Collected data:

++++++

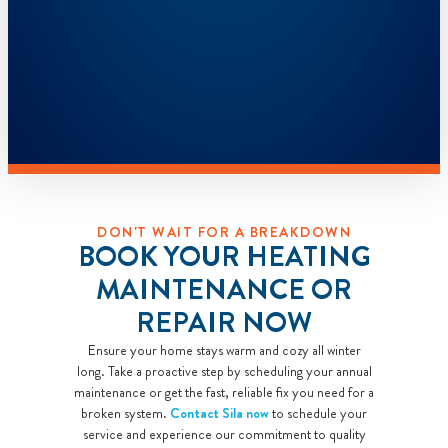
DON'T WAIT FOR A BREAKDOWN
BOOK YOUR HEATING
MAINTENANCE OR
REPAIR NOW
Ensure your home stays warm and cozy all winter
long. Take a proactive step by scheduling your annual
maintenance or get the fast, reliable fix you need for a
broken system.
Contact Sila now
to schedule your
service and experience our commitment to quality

++++++

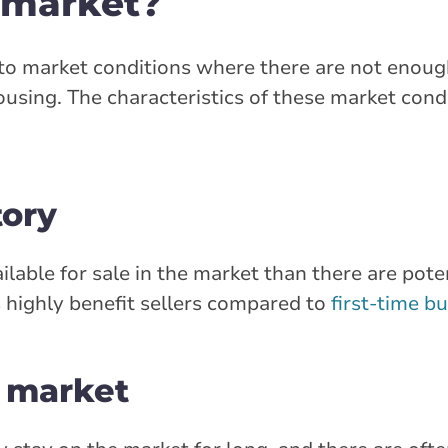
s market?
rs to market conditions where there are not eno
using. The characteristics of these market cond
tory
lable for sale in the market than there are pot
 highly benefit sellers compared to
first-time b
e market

++++++

*What to produce:*
Locate the word "market" in the records and collect each line it appears in.

*The answer:*
s market?
rs to market conditions where there are not eno
using. The characteristics of these market cond
lable for sale in the market than there are pot
e market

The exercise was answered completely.